Malaysia Online Casino_Baccarat Malaysia_Baccarat Probability

  • 时间:
  • 浏览:0

PWade InWade InternationalteWade Internationalrnationalenulis

Pemerhati Tanda-Tanda Sesederhana Titik Dua Tutup Kurung

Pemerhati Tanda-Tanda Sesederhana Titik Dua Tutup Kurung

Namun masa pandemi seperti ini tentu berbeda. Kerumunan harus dihindari demi mengurangi penWade Internationalyebaran Covid-19. Sebisa mungkin menjaga jarak dan memakai masker. Dan hal itulah yang tak terlihat pada kunjungan Jokowi kemarin.

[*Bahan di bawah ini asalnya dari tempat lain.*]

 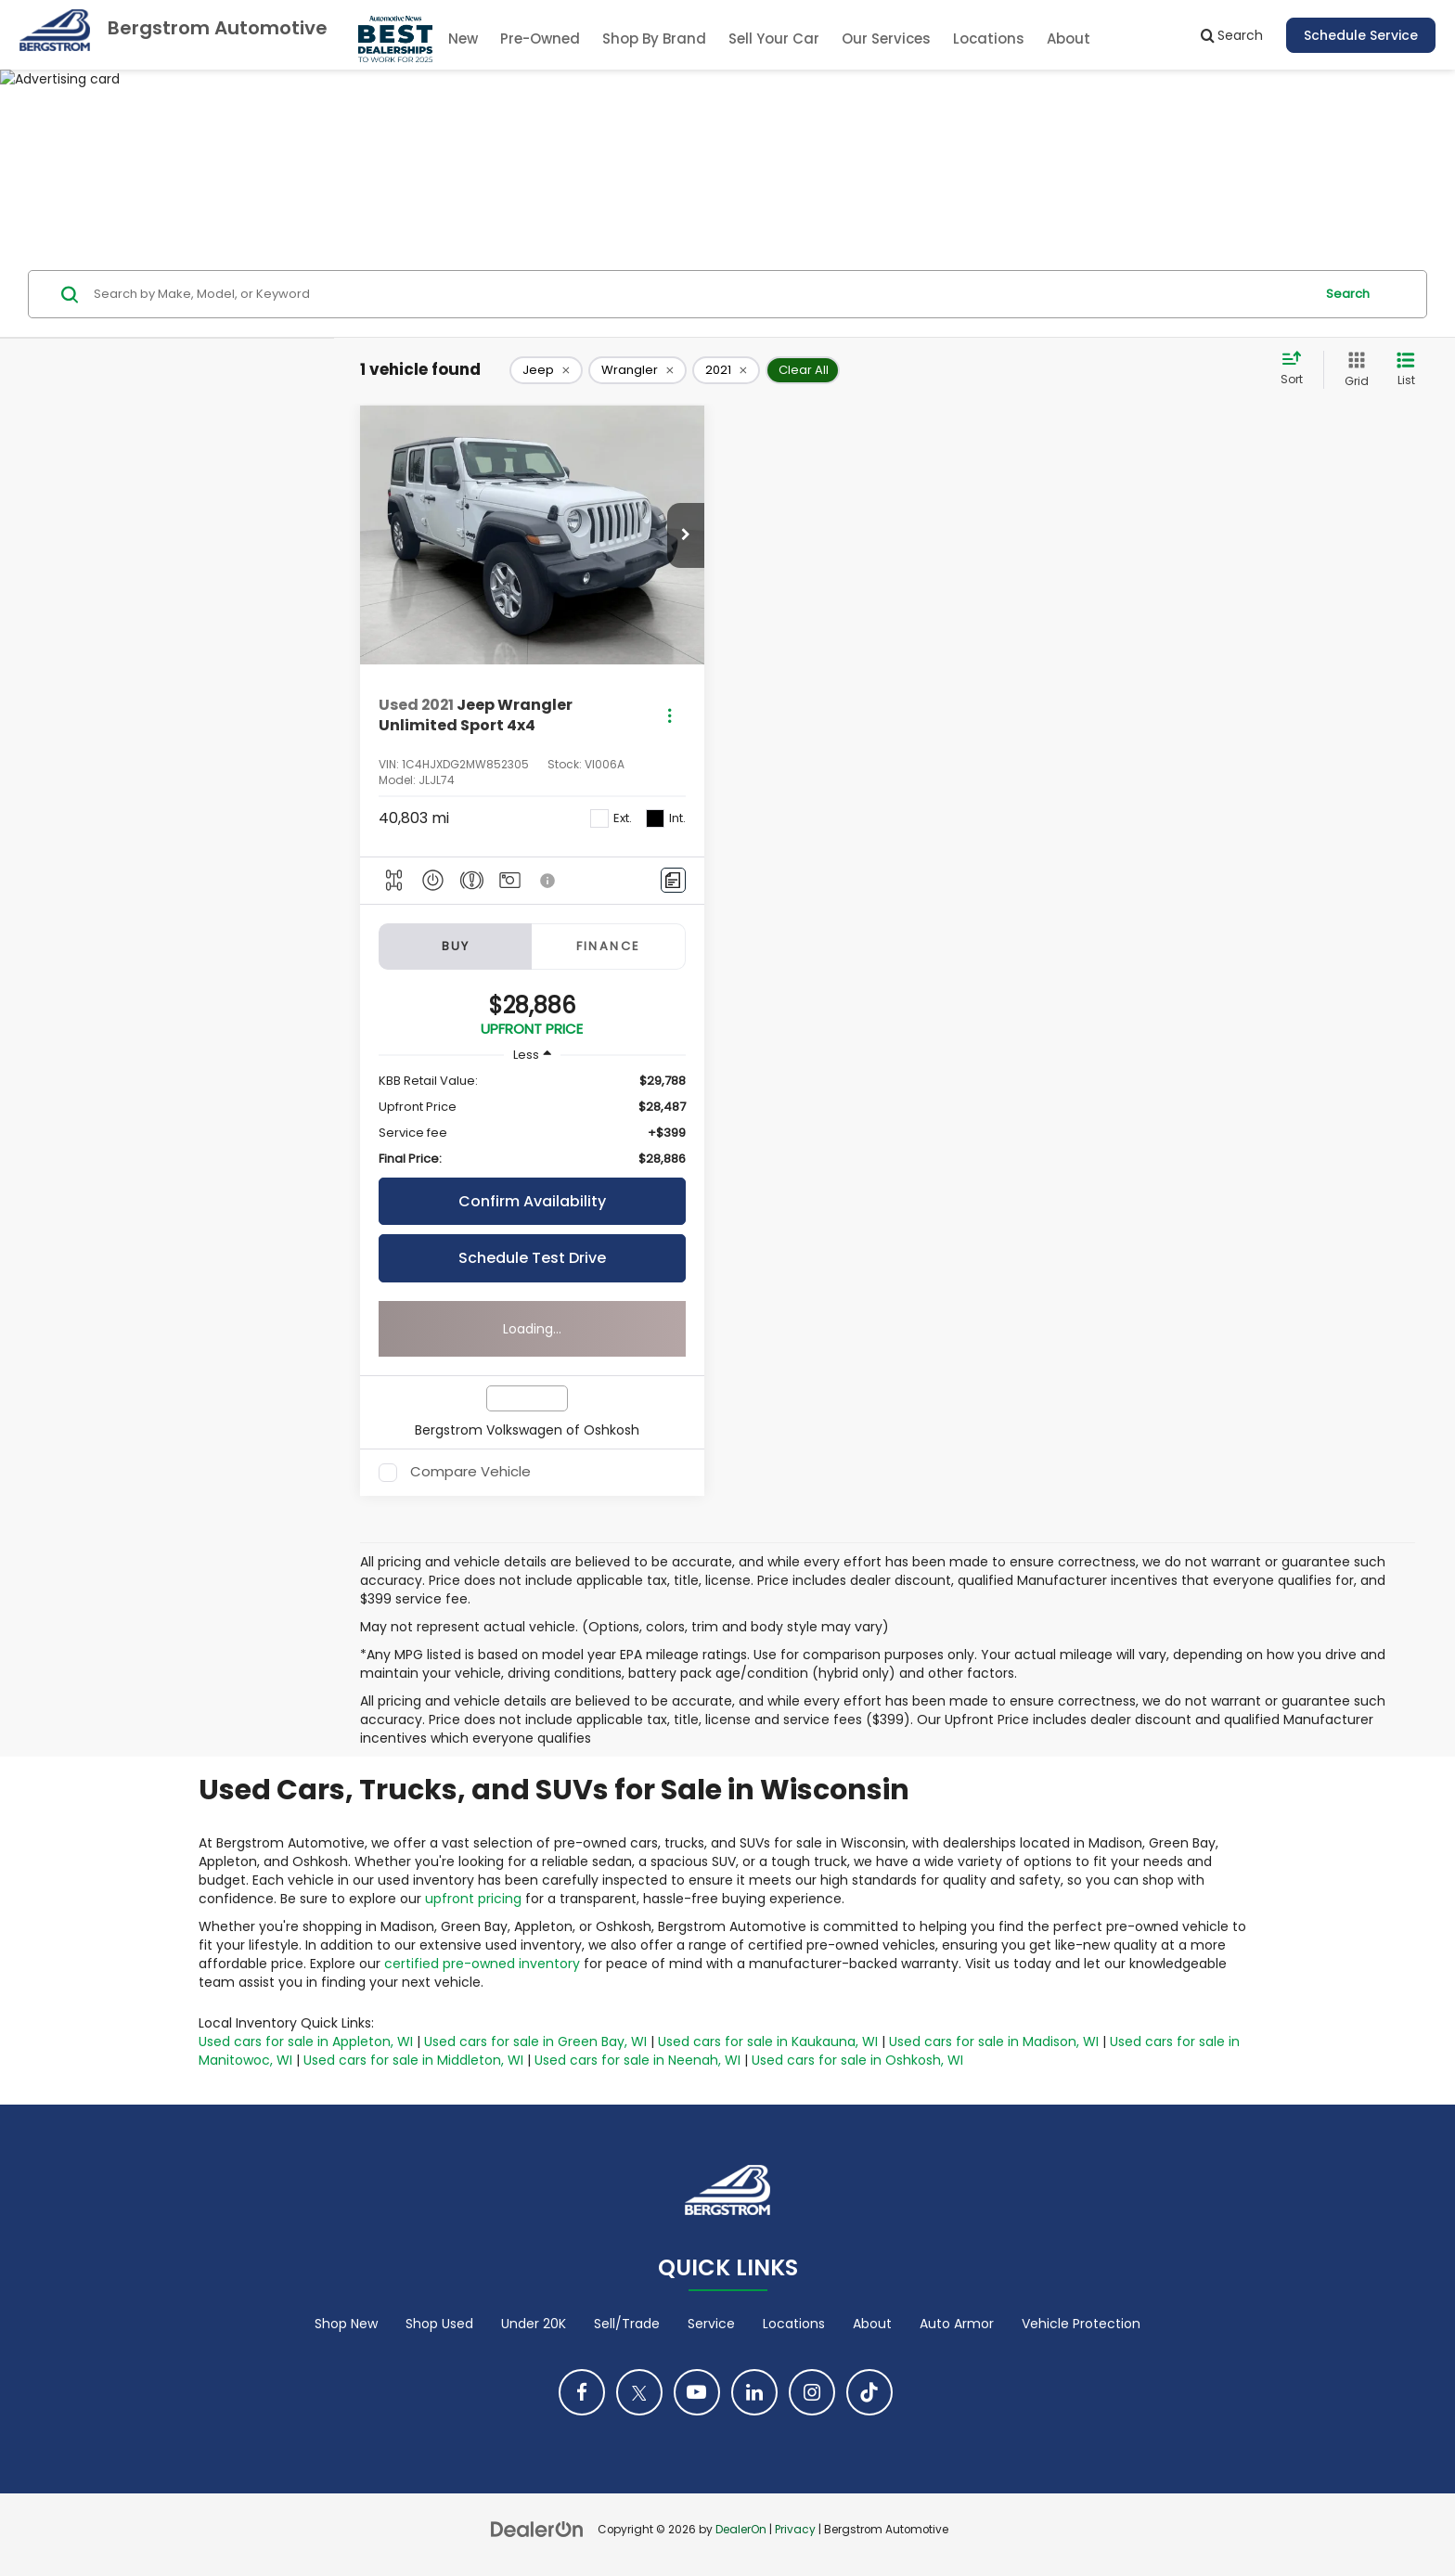 I want to click on [Twitter: Click to visit our Twitter page], so click(x=639, y=2392).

Sebagai presiden Republik Indonesia, Joko Widodo tentu memiliki agenda ke berbagai daerah setiap harinya. Pada Selasa (23/2) Jokowi terlihat melakukan kunjungan kerja ke Nusa Tenggara Timur. Namun kunjungannya ke daerah tersebut menuai pro kontra. Seperti kunjungan-kunjungan sebelumnya, kehadiran Jokowi pasti dinanti oleh masyarakat setempat. Mereka ingin melihat secara langsung seperti apa sosok pemimpin mereka selama 5 tahun itu. Apalagi kedatangan sang presiden bisa saja menjadi pertama dan terakhir kalinya karena saking banyaknya daerah yang harus ia kunjungi.

Bahkan ketika Jokowi mengunjungi kawasan lumbung pangan di Sumba Tengah, masyarakat rela hujan-hujanan demi melihat presiden. Sayangnya, protokol kesehatan terlihat diabaikan. Kerumuman masyarakat yang sangat besar, dan sedikit yang memakai masker tentu membuat penyebaran Covid-19 berpotensi tinggi. Karena itulah, kunjungan presiden di NTT kemarin memancing pro kontra masyarakat.

Banyaknya warganet yang bertanya bagaimana tanggapannya soal kerumunan tersebut membuat dr. Tirta turut memberikan pernyataan. Ia memaklumi bahwa sebagai simbol negara, kehadiran Jokowi pasti akan menimbulkan kerumunan meski masyarakat tak diundang. Ia juga telah melihat bagaimana protokoler dan presiden meminta masyarakat untuk mematuhi protokol kesehatan namun gagal karena kalah jumlah. Ia pun berharap kerumunan tersebut bisa menjadi refleksi bagi tim protokoler lebih berhati-hati mengatur agenda Jokowi saat ke lapangan. Dan karenanya, bagi dr. Tirta, sanksi kerumunan nggak relevan jika diterapkan dalam kasus ini.

Dalam video amatir yang diunggah oleh warganet di berbagai platform media sosial seperti Twitter, Instagram, hingga TikTok, kehadiran Jokowi sangat dinantikan. Sejak dari bandara hingga di jalanan sekali pun masyarakat menunjukkan antusias mereka melihat secara langsung sang presiden. Bahkan ada yang sampai mengejar mobil yang ditumpangi presiden agar bisa bersalaman. Protokoler hingga TNI yang berjaga terlihat kewalahan menghalau kerumunan masyarakat.

Editor

Selain itu, kasus ini juga memperlihatkan fakta baru bahwa edukasi Covid-19 hanya dominan di Pulau Jawa. Sedangkan di luar itu, seolah-olah Covid nggak ditakuti. Semoga kita bisa konsisten menerapkan protokol kesehatan di mana pun berada dan agar pandemi ini lekas berlalu ya!